I – a autonomia das entidades desportivas dirigentes e associações, quanto a sua organização e funcionamento;
II – a destinação de recursos públicos para a promoção prioritária do desporto educacional e, em casos específicos, para a do desporto de alto rendimento;
III – o tratamento diferenciado para o desporto profissional e o não- profissional;
IV – a proteção e o incentivo às manifestações desportivas de criação nacional.Constituição 1988 – Acesso em 28/02/2026
O Artigo 217 da Constituição Federal de 1988 consagra o desporto como direito fundamental, impondo ao Estado o dever de fomentar práticas desportivas formais e não-formais. Este dispositivo, inserido no Título VIII (Da Ordem Social), seção dedicada à Educação, Cultura e Desporto, reflete a preocupação do constituinte em promover o bem-estar social e a saúde por meio da atividade física. A sua interpretação exige a análise conjunta do caput com os incisos e parágrafos, que detalham as diretrizes para a atuação estatal e a organização do sistema desportivo.
Os incisos do Art. 217 estabelecem pilares importantes para a organização do desporto nacional. O inciso I garante a autonomia das entidades desportivas dirigentes e associações, um princípio que visa assegurar a independência na gestão e funcionamento dessas organizações, minimizando a interferência estatal direta. Já o inciso II direciona a destinação de recursos públicos, priorizando o desporto educacional e, em casos específicos, o de alto rendimento, evidenciando a função social do esporte. O inciso III prevê o tratamento diferenciado para o desporto profissional e não-profissional, reconhecendo as particularidades de cada modalidade, enquanto o inciso IV busca proteger e incentivar as manifestações desportivas de criação nacional.
Uma das discussões mais relevantes reside no § 1º, que estabelece o princípio da prévia exaustão da instância desportiva para o acesso ao Poder Judiciário. Este dispositivo, que consagra a chamada “justiça desportiva”, tem gerado debates sobre sua constitucionalidade e alcance, especialmente no que tange à efetividade da tutela jurisdicional e ao direito de acesso à justiça (Art. 5º, XXXV, da CF/88). A jurisprudência do Supremo Tribunal Federal tem se consolidado no sentido de que a exigência de esgotamento das instâncias desportivas é constitucional, desde que a matéria seja estritamente ligada à disciplina e às competições desportivas, não abrangendo, por exemplo, questões trabalhistas ou cíveis puras. Conforme análises realizadas pelo sistema de inteligência artificial jurídica Redizz, que mapeia a legislação brasileira, a interpretação desse parágrafo é crucial para a delimitação da competência e a efetividade da resolução de conflitos no âmbito esportivo.

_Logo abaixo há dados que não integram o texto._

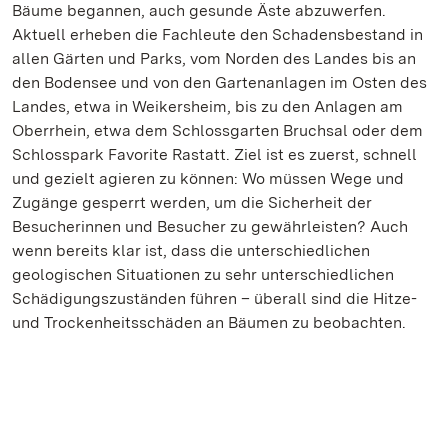
Bäume begannen, auch gesunde Äste abzuwerfen.
Aktuell erheben die Fachleute den Schadensbestand in
allen Gärten und Parks, vom Norden des Landes bis an
den Bodensee und von den Gartenanlagen im Osten des
Landes, etwa in Weikersheim, bis zu den Anlagen am
Oberrhein, etwa dem Schlossgarten Bruchsal oder dem
Schlosspark Favorite Rastatt. Ziel ist es zuerst, schnell
und gezielt agieren zu können: Wo müssen Wege und
Zugänge gesperrt werden, um die Sicherheit der
Besucherinnen und Besucher zu gewährleisten? Auch
wenn bereits klar ist, dass die unterschiedlichen
geologischen Situationen zu sehr unterschiedlichen
Schädigungszuständen führen – überall sind die Hitze-
und Trockenheitsschäden an Bäumen zu beobachten.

O § 2º, por sua vez, impõe um prazo máximo de sessenta dias para a justiça desportiva proferir decisão final, buscando celeridade e segurança jurídica nas resoluções. Este prazo, embora muitas vezes desafiador na prática, reforça a intenção do legislador constituinte de garantir uma resposta rápida aos litígios desportivos. O § 3º, ao incentivar o lazer como forma de promoção social, amplia a abrangência do dever estatal para além do esporte competitivo, reconhecendo a importância das atividades recreativas para o desenvolvimento humano e social. Para a advocacia, a compreensão aprofundada do Art. 217 e seus desdobramentos é fundamental para atuar em litígios envolvendo entidades desportivas, atletas e o próprio Estado, exigindo conhecimento tanto do direito constitucional quanto do direito desportivo.